--- SOURCE MATERIAL Enclosed Below ---

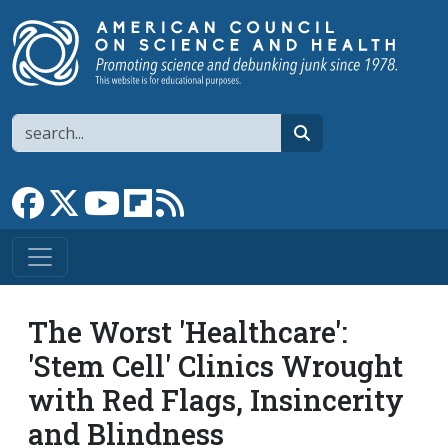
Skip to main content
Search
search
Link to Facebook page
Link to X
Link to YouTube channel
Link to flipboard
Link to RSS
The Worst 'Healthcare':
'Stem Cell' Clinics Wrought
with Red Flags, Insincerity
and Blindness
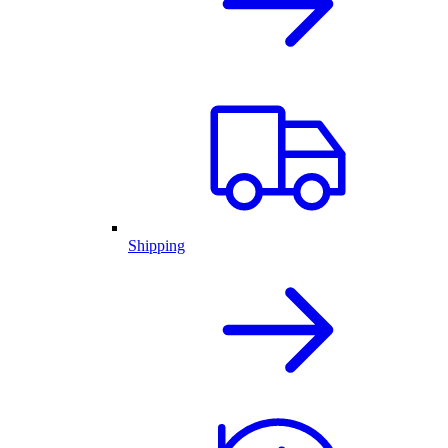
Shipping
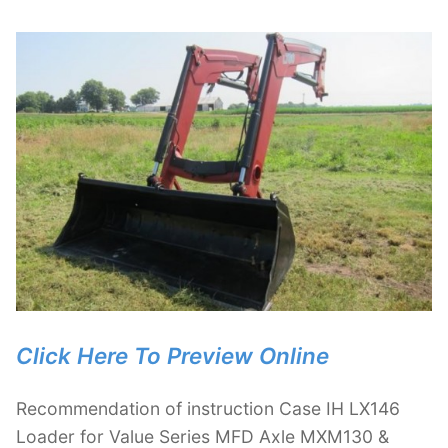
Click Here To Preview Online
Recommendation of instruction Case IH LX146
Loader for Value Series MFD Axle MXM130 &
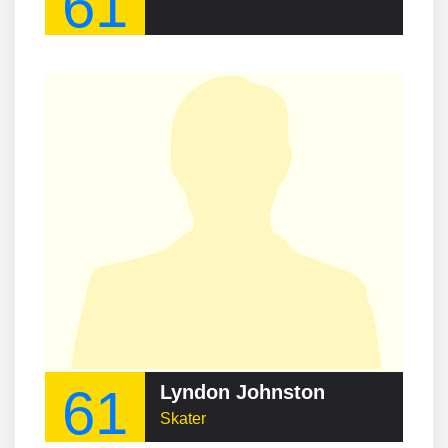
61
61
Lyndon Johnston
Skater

--- End of Enclosed SOURCE MATERIAL ---
--- SOURCE MATERIAL Enclosed Below ---

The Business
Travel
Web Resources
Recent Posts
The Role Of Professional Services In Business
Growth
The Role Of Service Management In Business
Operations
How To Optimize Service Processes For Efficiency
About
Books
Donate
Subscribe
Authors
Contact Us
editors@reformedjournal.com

--- End of Enclosed SOURCE MATERIAL ---

▶ **WHAT THE TASK REQUIRES**: Take every line from the records above that has the word "Role" and copy it.

▶ **OUTPUT BELOW**:
The Role Of Professional Services In Business
The Role Of Service Management In Business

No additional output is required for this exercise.